There is a way forward. I totally agree with everything that is said in the
Socialist register article about how new immigrants strengthen the union
movement: look at the Fight for Fifteen in the US and all that it has
accomplished. Only real progress in the abysmal conditions facing workers
today can pull citizens away from the otherwise rational argument that you
would be a lot better off economically with a big bad fence at the border.
But that grassroots, bottom-up dimension of labor struggle has to be
matched with collective investment both domestic and international, based
on a strategic political vision. In the US, practically everything needs to
be fixed, and all across the world there is a new energy grid to build,
plus tremendous potential employment in all sorts of vital ecological
restoration. Internationally, the money spent on war can be redirected to
protect against a real danger, which is that the continental divides
between developed and developing world turn into superfenced highways to
barbarism. Drug laws have to be changed entirely (this has finally begun),
pathways for the useful investment of remittance money have to be set up
(now a lot of it goes to empty suburban-style houses that benefit no one)

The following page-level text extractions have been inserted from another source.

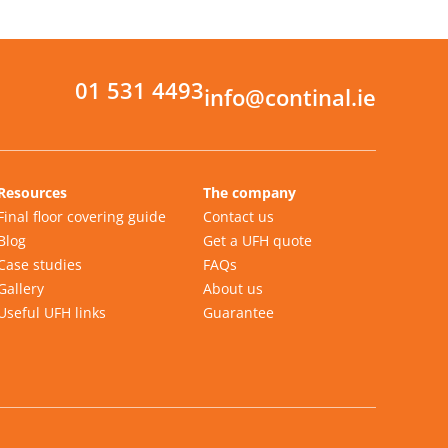
01 531 4493
info@continal.ie
Resources
The company
Final floor covering guide
Contact us
Blog
Get a UFH quote
Case studies
FAQs
Gallery
About us
Useful UFH links
Guarantee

and above all, the North has to cease acting like a vampire on the South,
hollowing out economies, governments and civil societies to the point where
they collapse as they have done in Honduras and continually threaten to do
in Mexico. The only way to achieve this is to act substantially on four
simple words: climate. change. is. real. The twenty-first century has a
challenge that is a lot more meaningful than putting a man on the moon, and
that could hopefully be a lot less destructive than WWII. The great
challenge justifying massive collective investment is that of finding a
peaceful pathway to the mitigation of what is now inevitable global warming.

In 2008, calls for a Green New Deal were denounced as greenwashing to cover
up business as usual. The game had not yet been changed. Now we're staring
into the abyss, not only in Brazil but everywhere. People on the right and
in the center are legitimately concerned for their security, in every sense
of that last word. They are just unclear, and deliberately misled, about
where the insecurity comes from and about what forms it may take in the
near future. On the left we have had very little to say about the subject
up till now. We have spoken endlessly about liberation without saying what
it looks like, really, in a world of economics, laws, institutions and
political accords both within and between countries. I reckon we have one
chance left to speak up and to act on what we say. We had better make this
Green New Deal happen. And we had better extend it from the national
framework to the international dimensions that Nagle, despite all the
shortcomings in her article, justly points to.